Recorded data

↓

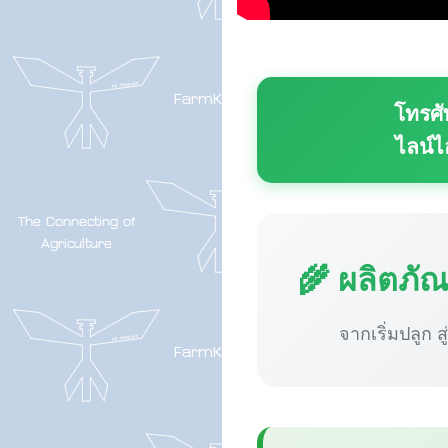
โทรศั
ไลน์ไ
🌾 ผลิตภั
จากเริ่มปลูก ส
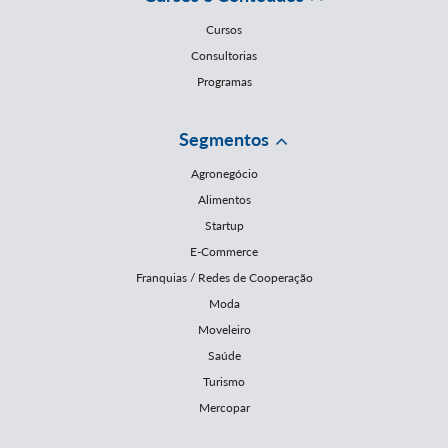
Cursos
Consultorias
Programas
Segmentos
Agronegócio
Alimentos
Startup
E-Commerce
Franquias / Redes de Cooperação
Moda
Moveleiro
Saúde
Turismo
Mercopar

↑

The task »
Each record above has to be written out again in full, but its pictures must not be.

Response area »
โทรศั
ไลน์ไ
🌾 ผลิตภั
จากเริ่มปลูก ส
Cursos
Consultorias
Programas
Segmentos
Agronegócio
Alimentos
Startup
E-Commerce
Franquias / Redes de Cooperação
Moda
Moveleiro
Saúde
Turismo
Mercopar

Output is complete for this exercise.